→ **PROBLEM TO SOLVE**
The lines to repeat run from the one containing "мы оставим несколько" through the last line of the records below; repeat them exactly and give nothing more.

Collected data
=== Section Start ===
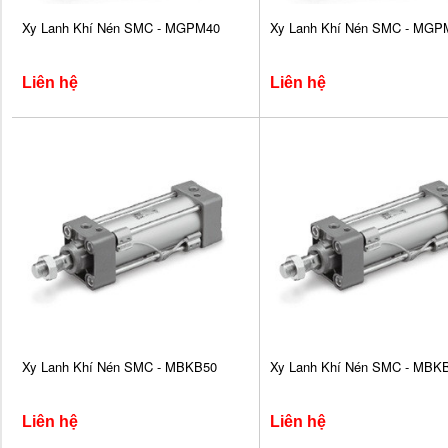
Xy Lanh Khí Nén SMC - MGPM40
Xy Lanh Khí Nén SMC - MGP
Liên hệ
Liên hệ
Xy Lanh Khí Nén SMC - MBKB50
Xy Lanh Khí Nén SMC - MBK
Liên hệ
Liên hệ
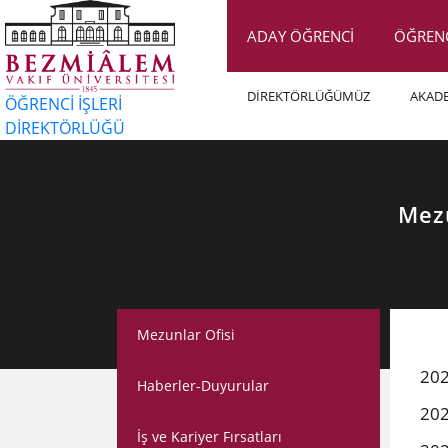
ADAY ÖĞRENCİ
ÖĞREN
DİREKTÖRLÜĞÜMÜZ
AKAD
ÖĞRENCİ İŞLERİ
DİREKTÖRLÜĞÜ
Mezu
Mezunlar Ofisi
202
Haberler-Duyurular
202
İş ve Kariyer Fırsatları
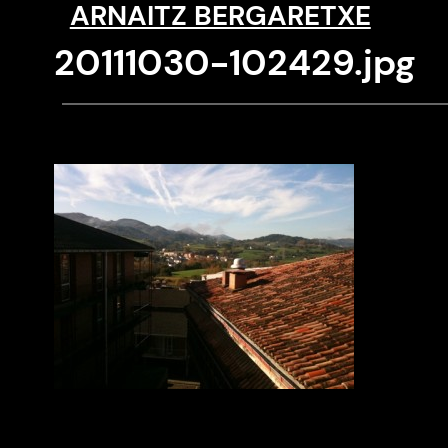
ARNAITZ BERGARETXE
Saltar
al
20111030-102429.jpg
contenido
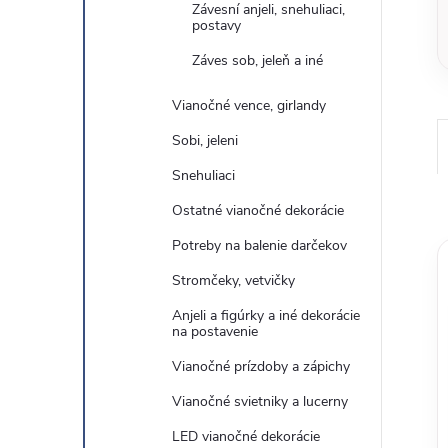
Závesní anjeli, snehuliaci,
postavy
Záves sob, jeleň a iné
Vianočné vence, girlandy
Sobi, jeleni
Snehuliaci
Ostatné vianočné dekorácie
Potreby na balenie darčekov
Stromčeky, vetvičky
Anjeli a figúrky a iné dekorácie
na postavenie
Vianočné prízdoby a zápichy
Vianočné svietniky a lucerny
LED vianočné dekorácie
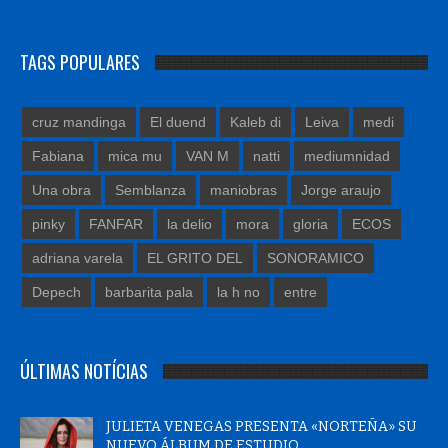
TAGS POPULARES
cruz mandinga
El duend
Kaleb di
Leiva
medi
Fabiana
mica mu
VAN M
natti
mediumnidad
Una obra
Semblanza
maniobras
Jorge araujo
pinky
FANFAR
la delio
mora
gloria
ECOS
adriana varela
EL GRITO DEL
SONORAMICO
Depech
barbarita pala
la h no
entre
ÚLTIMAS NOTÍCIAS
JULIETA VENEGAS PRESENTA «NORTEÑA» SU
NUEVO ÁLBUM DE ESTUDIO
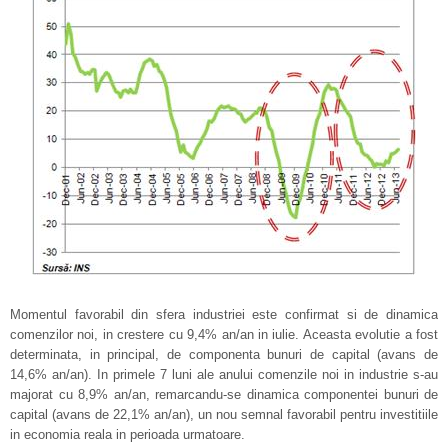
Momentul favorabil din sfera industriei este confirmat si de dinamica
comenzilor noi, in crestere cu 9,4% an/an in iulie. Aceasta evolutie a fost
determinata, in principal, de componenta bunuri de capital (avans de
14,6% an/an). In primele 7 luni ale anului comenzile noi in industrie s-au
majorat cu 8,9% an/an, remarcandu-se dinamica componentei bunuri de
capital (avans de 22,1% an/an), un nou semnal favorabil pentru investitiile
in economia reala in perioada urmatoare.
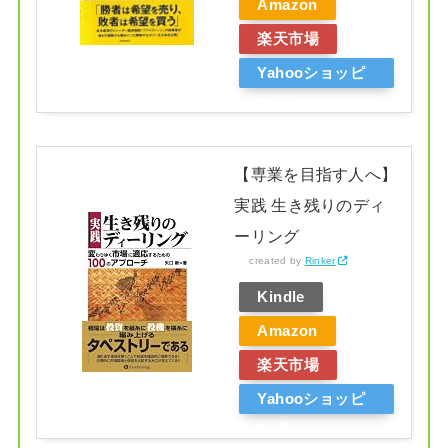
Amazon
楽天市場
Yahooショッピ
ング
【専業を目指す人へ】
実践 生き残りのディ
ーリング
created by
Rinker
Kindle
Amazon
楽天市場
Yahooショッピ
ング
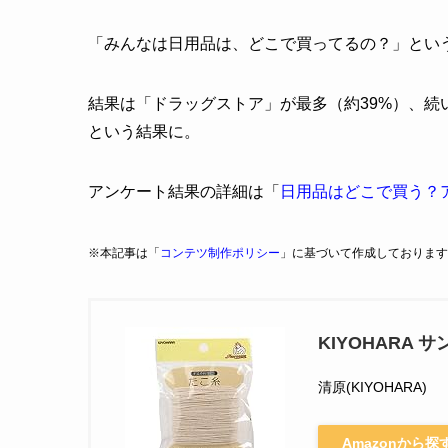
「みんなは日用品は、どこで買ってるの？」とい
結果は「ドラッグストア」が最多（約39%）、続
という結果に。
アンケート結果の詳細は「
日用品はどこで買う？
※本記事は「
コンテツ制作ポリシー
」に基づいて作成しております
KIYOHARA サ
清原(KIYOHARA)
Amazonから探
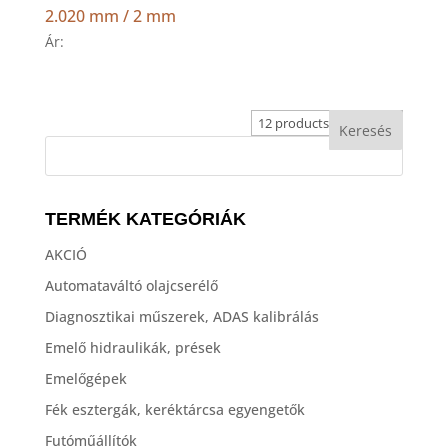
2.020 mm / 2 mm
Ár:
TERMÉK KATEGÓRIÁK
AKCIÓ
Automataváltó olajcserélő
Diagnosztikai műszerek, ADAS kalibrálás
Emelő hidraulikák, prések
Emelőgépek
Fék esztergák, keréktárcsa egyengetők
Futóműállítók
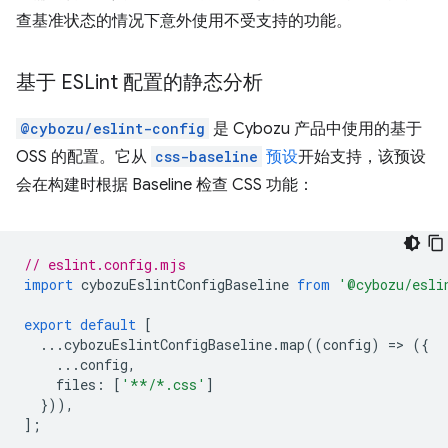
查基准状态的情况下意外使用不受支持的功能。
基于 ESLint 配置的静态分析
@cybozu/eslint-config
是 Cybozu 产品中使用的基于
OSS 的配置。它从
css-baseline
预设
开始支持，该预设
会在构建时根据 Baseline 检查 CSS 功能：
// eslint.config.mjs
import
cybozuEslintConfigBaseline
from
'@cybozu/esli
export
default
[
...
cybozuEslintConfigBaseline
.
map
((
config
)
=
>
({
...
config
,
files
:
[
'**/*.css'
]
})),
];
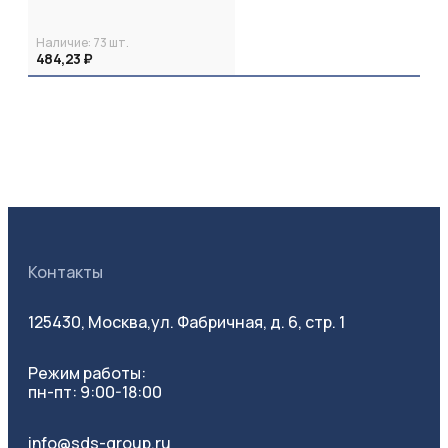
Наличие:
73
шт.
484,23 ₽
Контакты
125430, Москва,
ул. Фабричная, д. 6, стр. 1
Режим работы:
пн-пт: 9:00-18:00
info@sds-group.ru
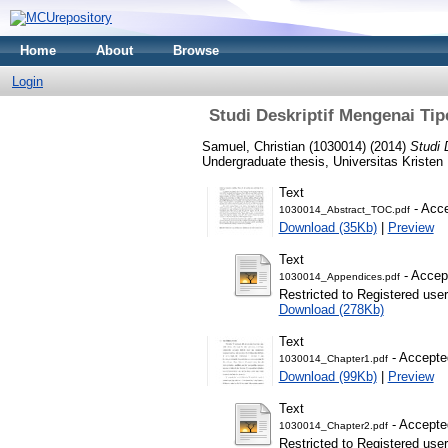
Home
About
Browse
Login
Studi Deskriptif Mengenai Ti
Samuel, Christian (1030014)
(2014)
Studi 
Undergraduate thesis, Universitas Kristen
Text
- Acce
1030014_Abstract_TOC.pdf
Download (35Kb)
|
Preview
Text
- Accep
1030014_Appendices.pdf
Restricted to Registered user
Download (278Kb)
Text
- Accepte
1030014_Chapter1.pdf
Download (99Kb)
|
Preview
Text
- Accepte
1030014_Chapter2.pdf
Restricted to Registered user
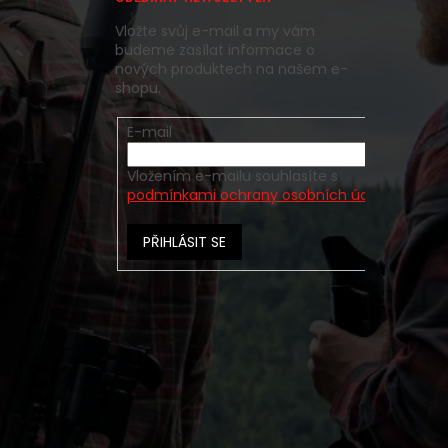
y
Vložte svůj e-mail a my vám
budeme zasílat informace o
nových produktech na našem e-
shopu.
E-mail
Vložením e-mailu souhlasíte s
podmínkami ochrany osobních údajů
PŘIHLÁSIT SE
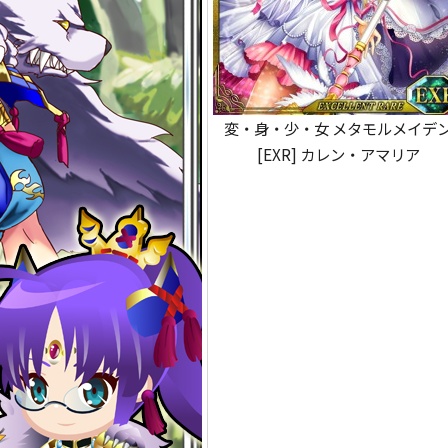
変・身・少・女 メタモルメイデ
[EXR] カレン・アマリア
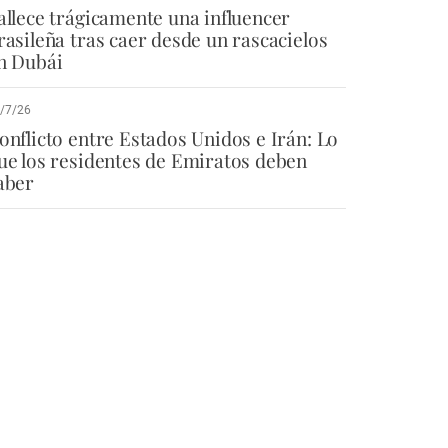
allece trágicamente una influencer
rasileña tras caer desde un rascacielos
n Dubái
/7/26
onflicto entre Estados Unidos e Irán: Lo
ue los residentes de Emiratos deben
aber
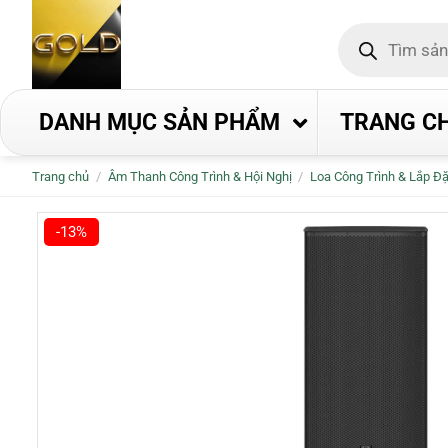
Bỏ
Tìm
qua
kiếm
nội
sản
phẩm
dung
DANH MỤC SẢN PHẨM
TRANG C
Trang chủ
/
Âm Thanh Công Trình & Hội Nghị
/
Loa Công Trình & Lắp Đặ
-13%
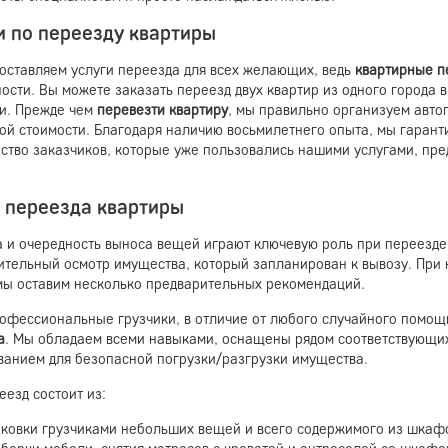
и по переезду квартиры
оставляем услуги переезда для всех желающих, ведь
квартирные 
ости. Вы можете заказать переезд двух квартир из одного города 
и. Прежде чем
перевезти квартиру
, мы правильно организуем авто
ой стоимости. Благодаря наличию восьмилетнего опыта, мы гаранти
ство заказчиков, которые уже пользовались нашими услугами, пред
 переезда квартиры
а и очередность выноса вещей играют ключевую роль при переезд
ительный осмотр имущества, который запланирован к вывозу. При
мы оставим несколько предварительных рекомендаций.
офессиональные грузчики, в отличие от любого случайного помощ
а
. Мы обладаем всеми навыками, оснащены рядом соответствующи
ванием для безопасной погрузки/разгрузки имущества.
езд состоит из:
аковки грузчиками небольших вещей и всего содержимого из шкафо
=== Section End ===
→ **THE COMPLETED TASK**
мы оставим несколько предварительных рекомендаций.
офессиональные грузчики, в отличие от любого случайного помощ
а
. Мы обладаем всеми навыками, оснащены рядом соответствующи
ванием для безопасной погрузки/разгрузки имущества.
езд состоит из:
аковки грузчиками небольших вещей и всего содержимого из шкафо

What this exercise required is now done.